The Importance of Family Dinner: Past, Present, and Future

Frequently, it feels like a masochistic, self-torture ritual, and other days, it is parenting utopia - that is family dinner with 3 young children. Growing up on a farm, in a woodsy, beautiful neighborhood had many perks. I rode around Hillside Street on my blue banana seat bike and had regular ink berry fights with the boys down the road. But when 6pm hit, my Mum rang the old cow bell and all 7 of us would run to the round kitchen table. My Dad (who owned Thayer Nursery) rose from the field and the rest of us scrambled to the table, hoping to get a “seat on the outside” - a suppertime golden ticket to avoid being squished by siblings on the bench against the window. My Mum always prepared a well-rounded meat-and-potato-type meal and I ate what I felt like. Buttered rice and corn were always my favorite and there was not pressure to eat the spinach. It was a little loud and hard to get a word in, but it felt easy. Regardless of the day, the table was set, the cow bell rang, and a hot meal was served at 6pm. If the phone rang during supper, there was no way it was to be answered. Dessert tempted us from the counter and we indulged only after everyone finished their meal. When our bellies were stuffed (or not), the plates were cleared and everyone picked a cleanup chore to tackle. It was simple and expected. No questions asked, no debate. I imagine many people have a similar story. So, where did we diverge? Why have we moved away from family dinner as a culture? Why is it chaotic? What the heck happened!? Granted, I was born almost 10 years after my closest sibling so I might have missed the anarchy phase or have a completely idealized memory, but very few of my current day, family dinner experiences resemble the ease of my childhood supper. Sigh.

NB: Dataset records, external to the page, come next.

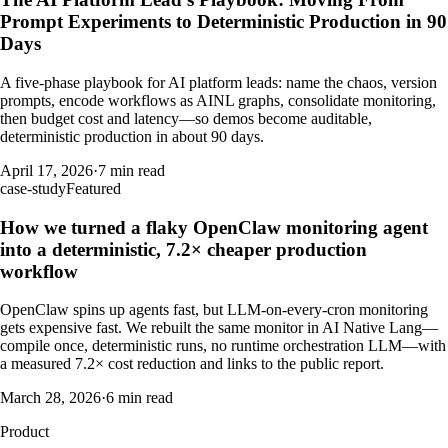
Prompt Experiments to Deterministic Production in 90
Days
A five-phase playbook for AI platform leads: name the chaos, version
prompts, encode workflows as AINL graphs, consolidate monitoring,
then budget cost and latency—so demos become auditable,
deterministic production in about 90 days.
April 17, 2026
·
7 min read
case-study
Featured
How we turned a flaky OpenClaw monitoring agent
into a deterministic, 7.2× cheaper production
workflow
OpenClaw spins up agents fast, but LLM-on-every-cron monitoring
gets expensive fast. We rebuilt the same monitor in AI Native Lang—
compile once, deterministic runs, no runtime orchestration LLM—with
a measured 7.2× cost reduction and links to the public report.
March 28, 2026
·
6 min read
Product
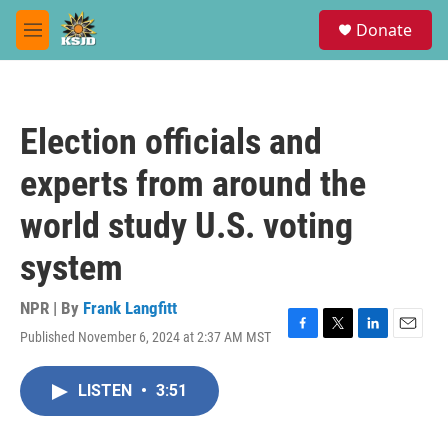
Skip to main content
S
Donate
e
M
a
e
r
n
c
u
h
Election officials and
u
e
experts from around the
r
y
world study U.S. voting
system
NPR | By
Frank Langfitt
Published November 6, 2024 at 2:37 AM MST
F
T
L
E
a
w
i
m
c
i
n
a
LISTEN
•
3:51
e
t
k
i
b
t
e
l
o
e
d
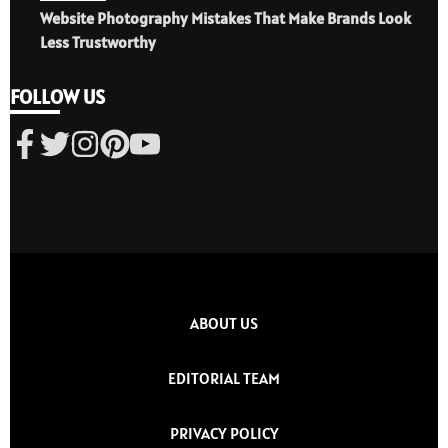
Website Photography Mistakes That Make Brands Look
Less Trustworthy
FOLLOW US
ABOUT US
EDITORIAL TEAM
PRIVACY POLICY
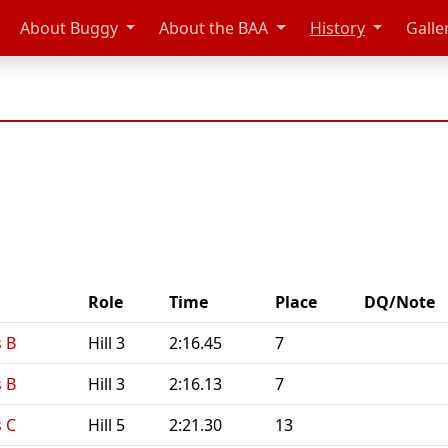
About Buggy
About the BAA
History
Galle
Role
Time
Place
DQ/Note
 B
Hill 3
2:16.45
7
 B
Hill 3
2:16.13
7
 C
Hill 5
2:21.30
13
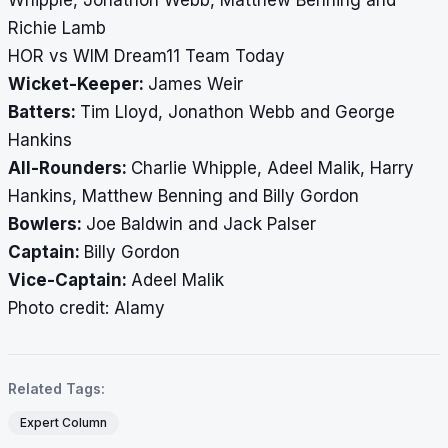
Whipple, Jonathon Webb, Matthew Benning and
Richie Lamb
HOR vs WIM Dream11 Team Today
Wicket-Keeper:
James Weir
Batters:
Tim Lloyd, Jonathon Webb and George
Hankins
All-Rounders:
Charlie Whipple, Adeel Malik, Harry
Hankins, Matthew Benning and Billy Gordon
Bowlers:
Joe Baldwin and Jack Palser
Captain:
Billy Gordon
Vice-Captain:
Adeel Malik
​​​​​​​Photo credit: Alamy
Related Tags:
Expert Column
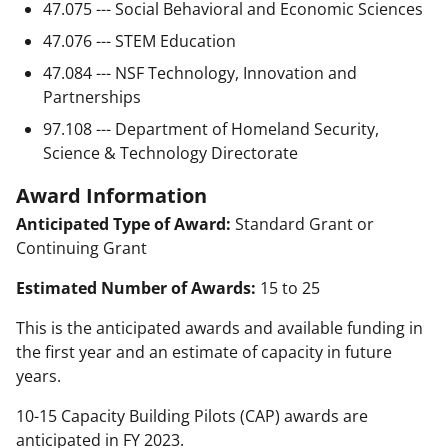
47.075 --- Social Behavioral and Economic Sciences
47.076 --- STEM Education
47.084 --- NSF Technology, Innovation and
Partnerships
97.108 --- Department of Homeland Security,
Science & Technology Directorate
Award Information
Anticipated Type of Award:
Standard Grant or
Continuing Grant
Estimated Number of Awards:
15 to 25
This is the anticipated awards and available funding in
the first year and an estimate of capacity in future
years.
10-15 Capacity Building Pilots (CAP) awards are
anticipated in FY 2023.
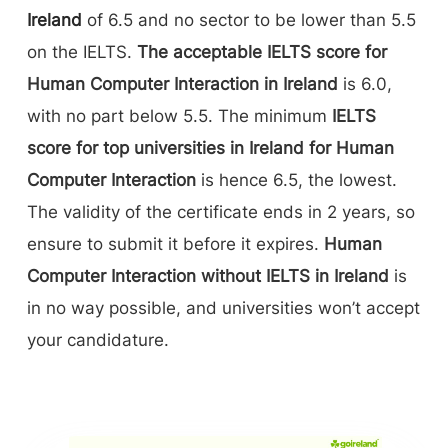
Ireland
of 6.5 and no sector to be lower than 5.5
on the IELTS.
The acceptable IELTS score for
Human Computer Interaction in Ireland
is 6.0,
with no part below 5.5. The minimum
IELTS
score for top universities in Ireland for Human
Computer Interaction
is hence 6.5, the lowest.
The validity of the certificate ends in 2 years, so
ensure to submit it before it expires.
Human
Computer Interaction without IELTS in Ireland
is
in no way possible, and universities won’t accept
your candidature.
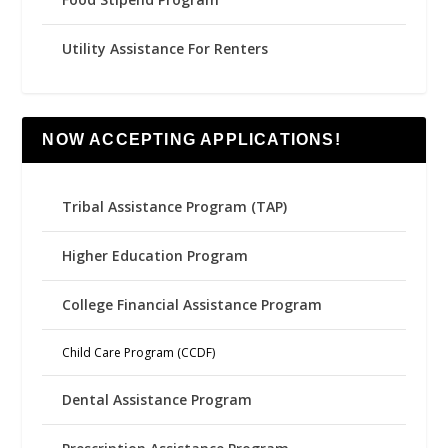
Utility Assistance For Renters
NOW ACCEPTING APPLICATIONS!
Tribal Assistance Program (TAP)
Higher Education Program
College Financial Assistance Program
Child Care Program (CCDF)
Dental Assistance Program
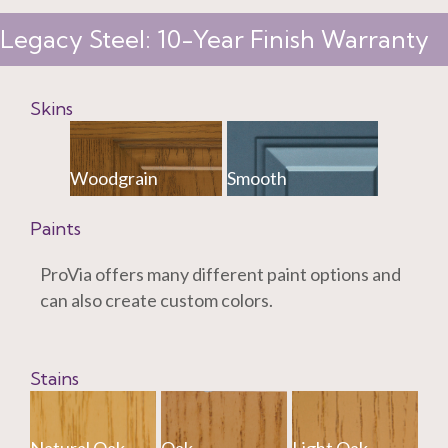
Legacy Steel: 10-Year Finish Warranty
Skins
Woodgrain
Smooth
Paints
ProVia offers many different paint options and
can also create custom colors.
Stains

I am sure this is at least a moderately romanticized picture of my childhood but I know there is truth in this memory. Family dinner was simply “supper”, not anything special to announce we were eating together as a unit. It was part of the fabric of life, a beat in the rhythm of the day. I wish this was the case in my own home now. Instead, it is something I work at, research, and write about; an activity I enjoy on a good day, and one that burns me out the next. The psychology journals tell me that my future adolescents will be less likely to use drugs, have lower rates of depression and anxiety, and perform better in school because we eat dinner together, and I buy into that, but I sit with my kids over a meal mostly because it just feels right in my gut. So, I mentally committed to cooking and eating together most of the week (+/- husband), and as long it is feasible given the day.  After reading a lot about this subject and practicing the routine, dinner has gotten easier for a few reasons: 1) I changed my expectations, 2) I always have something everyone will eat, and 3) my kids continue to get older. After listening to a nutritionist speak at preschool, I learned that little ones really do not need to eat much to get nourished. As long as they try everything (even a tiny bite), they are free to eat what they want from their plate. But, if they have to eat at least some meat or veggie to get dessert. I don’t stress about quantity much. I gave up the power struggle of forcing a certain intake each meal. Secondly, if I prepare a more adventurous dinner, I always have baguette and cheese or romaine with homemade ranch dressing as well (both crowd pleasers). As long as they take a nibble of the new food, they are free to eat what they want. And lastly, what I can’t control, and ultimately don’t want to rush, is that all of this has proven itself to get better as my kids grow up. Each month, it seems that nanoseconds increase between feisty little hands reaching out and touching one and another. Refer to #1, change expectations.


At the end of the day, I know my family dinners won’t be an exact replica of supper on Hillside Street for many different reasons, but mainly because it is a different era. Although I sadly do not have a cow bell and unfortunately always know where my kids are, the fundamental element remains the same – it is vital to take reliable and consistent time for each other, to nourish our bodies, and bring pleasure to the family through food. There is no right way to ‘do’ family dinner except to just do it in your own beautifully, unique way.

Mum’s (Marge Oldfield’s) Throwback Stringy Chicken

(originally from Campbell Soup)

1 1/4 pounds skinless, boneless chicken breast halves
1 can of Condensed Tomato Soup
1/2 teaspoon dried Italian seasoning or dried oregano leaves, crushed
1/2 teaspoon garlic powder
½ - 1 cup shredded mozzarella cheese or 1 fresh mozzarella ball sliced
3 cups cooked rice or pasta

  • Heat the oven to 400°F.

  • Place the chicken into an 11 x 7 x 2-inch baking dish. Stir the soup, Italian seasoning and garlic powder in a medium bowl. Spoon the soup mixture over the chicken.

  • Bake for 20 minutes or until the chicken is cooked through. Sprinkle the chicken with the cheese. Serve the chicken and sauce with the rice or pasta.